• [WHAT YOU NEED TO DO]: Your job with the data below is to output exactly the lines from the one holding "devoluciones que" down to the one holding "Produção da Margres muda de", both included, and no others.

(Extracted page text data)

- Opening Delimiter -

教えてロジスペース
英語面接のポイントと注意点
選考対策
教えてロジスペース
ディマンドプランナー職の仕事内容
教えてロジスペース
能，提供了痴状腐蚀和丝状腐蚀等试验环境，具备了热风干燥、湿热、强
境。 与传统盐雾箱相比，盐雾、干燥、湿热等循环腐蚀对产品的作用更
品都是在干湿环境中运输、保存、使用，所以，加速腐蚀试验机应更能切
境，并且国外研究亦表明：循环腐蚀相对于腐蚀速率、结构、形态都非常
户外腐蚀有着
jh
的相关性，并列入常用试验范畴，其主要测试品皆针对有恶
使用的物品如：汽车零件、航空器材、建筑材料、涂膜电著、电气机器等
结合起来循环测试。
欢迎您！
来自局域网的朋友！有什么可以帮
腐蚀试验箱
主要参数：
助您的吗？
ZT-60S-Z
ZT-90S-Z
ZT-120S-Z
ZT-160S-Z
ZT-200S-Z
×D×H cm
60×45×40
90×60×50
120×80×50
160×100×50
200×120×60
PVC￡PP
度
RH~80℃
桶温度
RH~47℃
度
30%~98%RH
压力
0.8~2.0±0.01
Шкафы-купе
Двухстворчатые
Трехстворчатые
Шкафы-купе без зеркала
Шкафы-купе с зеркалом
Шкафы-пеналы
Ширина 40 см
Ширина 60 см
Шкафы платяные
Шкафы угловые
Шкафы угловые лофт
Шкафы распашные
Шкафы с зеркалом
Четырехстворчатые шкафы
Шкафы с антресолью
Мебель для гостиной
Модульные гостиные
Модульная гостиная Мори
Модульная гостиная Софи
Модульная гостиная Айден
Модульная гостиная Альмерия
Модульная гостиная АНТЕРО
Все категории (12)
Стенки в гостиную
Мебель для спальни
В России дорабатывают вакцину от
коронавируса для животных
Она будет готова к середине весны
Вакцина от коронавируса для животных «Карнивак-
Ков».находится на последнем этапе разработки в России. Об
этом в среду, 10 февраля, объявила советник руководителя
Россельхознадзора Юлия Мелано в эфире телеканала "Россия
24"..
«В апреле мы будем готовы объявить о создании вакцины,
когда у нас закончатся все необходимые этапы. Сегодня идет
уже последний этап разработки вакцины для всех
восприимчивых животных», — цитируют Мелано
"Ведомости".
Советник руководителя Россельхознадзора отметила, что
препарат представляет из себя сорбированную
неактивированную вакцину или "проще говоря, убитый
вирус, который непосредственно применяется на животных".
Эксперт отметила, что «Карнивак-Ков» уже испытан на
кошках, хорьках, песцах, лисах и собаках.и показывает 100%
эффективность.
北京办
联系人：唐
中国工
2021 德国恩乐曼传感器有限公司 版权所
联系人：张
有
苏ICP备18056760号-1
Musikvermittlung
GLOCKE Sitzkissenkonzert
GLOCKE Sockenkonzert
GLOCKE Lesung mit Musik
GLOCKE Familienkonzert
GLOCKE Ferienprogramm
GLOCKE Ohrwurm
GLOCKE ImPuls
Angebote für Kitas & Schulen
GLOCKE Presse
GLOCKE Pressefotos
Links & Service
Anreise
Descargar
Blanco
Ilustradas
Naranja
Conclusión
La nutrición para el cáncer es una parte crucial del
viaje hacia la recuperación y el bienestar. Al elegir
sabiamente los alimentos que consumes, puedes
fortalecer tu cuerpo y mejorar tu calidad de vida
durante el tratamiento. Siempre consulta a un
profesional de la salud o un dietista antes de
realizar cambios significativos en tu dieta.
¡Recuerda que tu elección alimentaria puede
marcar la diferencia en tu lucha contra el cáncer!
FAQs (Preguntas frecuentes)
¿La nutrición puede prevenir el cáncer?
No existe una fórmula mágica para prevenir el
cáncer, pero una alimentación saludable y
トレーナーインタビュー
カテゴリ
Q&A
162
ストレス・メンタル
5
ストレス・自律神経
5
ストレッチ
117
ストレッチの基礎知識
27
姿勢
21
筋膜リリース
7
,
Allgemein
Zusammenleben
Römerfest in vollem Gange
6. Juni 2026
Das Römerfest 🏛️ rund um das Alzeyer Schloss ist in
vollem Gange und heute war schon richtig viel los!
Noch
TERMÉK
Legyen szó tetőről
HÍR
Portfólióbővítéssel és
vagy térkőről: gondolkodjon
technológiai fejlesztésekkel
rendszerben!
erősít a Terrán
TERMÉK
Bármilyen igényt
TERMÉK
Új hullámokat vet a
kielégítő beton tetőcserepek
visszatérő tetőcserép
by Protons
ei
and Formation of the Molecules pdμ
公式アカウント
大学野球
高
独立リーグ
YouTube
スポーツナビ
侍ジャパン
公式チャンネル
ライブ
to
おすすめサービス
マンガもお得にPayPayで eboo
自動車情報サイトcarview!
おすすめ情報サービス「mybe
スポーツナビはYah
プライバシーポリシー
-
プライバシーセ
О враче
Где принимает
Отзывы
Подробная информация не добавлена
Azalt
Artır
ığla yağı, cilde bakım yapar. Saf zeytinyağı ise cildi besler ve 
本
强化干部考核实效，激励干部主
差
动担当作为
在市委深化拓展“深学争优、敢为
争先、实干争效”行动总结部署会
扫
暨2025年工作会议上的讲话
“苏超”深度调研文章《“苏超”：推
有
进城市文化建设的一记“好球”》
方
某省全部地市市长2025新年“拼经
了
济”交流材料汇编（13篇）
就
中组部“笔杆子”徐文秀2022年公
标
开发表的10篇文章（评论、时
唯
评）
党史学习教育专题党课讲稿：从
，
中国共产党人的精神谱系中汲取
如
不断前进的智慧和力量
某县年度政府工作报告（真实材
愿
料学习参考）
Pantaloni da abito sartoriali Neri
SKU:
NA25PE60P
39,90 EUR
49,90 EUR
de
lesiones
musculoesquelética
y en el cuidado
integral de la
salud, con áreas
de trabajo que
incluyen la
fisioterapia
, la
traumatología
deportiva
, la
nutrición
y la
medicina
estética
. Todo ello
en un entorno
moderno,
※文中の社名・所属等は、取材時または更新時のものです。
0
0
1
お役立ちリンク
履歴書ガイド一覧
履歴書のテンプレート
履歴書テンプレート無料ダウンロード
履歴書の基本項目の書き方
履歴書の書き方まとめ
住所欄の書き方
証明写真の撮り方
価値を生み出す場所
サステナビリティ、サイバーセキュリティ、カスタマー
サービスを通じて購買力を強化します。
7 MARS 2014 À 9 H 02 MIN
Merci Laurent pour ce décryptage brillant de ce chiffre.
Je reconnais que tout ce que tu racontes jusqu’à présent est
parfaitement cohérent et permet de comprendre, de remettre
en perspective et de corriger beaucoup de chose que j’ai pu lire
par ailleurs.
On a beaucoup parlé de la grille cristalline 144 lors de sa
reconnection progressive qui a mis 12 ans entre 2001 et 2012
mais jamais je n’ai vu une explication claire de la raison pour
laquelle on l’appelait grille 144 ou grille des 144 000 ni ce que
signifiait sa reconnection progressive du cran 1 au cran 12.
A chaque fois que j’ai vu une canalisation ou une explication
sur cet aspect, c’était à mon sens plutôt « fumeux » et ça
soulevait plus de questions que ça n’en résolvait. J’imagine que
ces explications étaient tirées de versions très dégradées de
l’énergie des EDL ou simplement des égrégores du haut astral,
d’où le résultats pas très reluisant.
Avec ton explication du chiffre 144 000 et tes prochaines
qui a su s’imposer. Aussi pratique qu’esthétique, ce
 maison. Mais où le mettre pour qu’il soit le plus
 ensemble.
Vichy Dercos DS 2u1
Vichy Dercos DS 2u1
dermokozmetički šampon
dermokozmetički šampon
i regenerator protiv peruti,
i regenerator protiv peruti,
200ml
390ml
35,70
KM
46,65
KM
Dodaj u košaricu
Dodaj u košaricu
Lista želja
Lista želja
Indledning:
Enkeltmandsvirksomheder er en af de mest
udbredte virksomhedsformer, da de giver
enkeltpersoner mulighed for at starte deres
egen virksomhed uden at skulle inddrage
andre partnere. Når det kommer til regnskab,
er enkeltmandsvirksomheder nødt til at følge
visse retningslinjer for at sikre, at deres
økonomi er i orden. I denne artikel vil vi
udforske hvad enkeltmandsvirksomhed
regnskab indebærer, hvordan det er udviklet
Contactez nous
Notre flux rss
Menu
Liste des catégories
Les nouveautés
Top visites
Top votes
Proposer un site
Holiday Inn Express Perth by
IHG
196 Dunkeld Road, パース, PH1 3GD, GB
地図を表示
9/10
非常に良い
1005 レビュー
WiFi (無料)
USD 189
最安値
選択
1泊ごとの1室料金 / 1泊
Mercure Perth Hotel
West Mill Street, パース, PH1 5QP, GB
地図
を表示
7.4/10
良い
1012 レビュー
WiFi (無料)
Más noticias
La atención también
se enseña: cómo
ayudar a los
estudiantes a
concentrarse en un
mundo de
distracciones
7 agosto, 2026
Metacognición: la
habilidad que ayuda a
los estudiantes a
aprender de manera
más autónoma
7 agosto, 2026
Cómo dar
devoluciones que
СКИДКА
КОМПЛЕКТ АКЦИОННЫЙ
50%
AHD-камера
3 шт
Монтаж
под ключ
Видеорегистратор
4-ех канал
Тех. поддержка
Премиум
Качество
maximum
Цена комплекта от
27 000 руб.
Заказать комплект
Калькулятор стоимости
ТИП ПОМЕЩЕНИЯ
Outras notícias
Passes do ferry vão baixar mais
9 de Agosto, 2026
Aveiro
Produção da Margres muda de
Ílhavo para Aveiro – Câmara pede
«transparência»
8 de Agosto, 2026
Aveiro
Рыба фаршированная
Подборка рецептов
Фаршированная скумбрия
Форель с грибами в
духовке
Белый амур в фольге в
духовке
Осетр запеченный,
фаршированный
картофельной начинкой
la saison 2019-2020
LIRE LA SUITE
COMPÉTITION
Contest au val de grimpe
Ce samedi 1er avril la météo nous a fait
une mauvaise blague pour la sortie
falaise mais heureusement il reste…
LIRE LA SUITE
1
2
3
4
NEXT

- Closing Delimiter -

• [RESPONSE BOX]:
devoluciones que
СКИДКА
КОМПЛЕКТ АКЦИОННЫЙ
50%
AHD-камера
3 шт
Монтаж
под ключ
Видеорегистратор
4-ех канал
Тех. поддержка
Премиум
Качество
maximum
Цена комплекта от
27 000 руб.
Заказать комплект
Калькулятор стоимости
ТИП ПОМЕЩЕНИЯ
Outras notícias
Passes do ferry vão baixar mais
9 de Agosto, 2026
Aveiro
Produção da Margres muda de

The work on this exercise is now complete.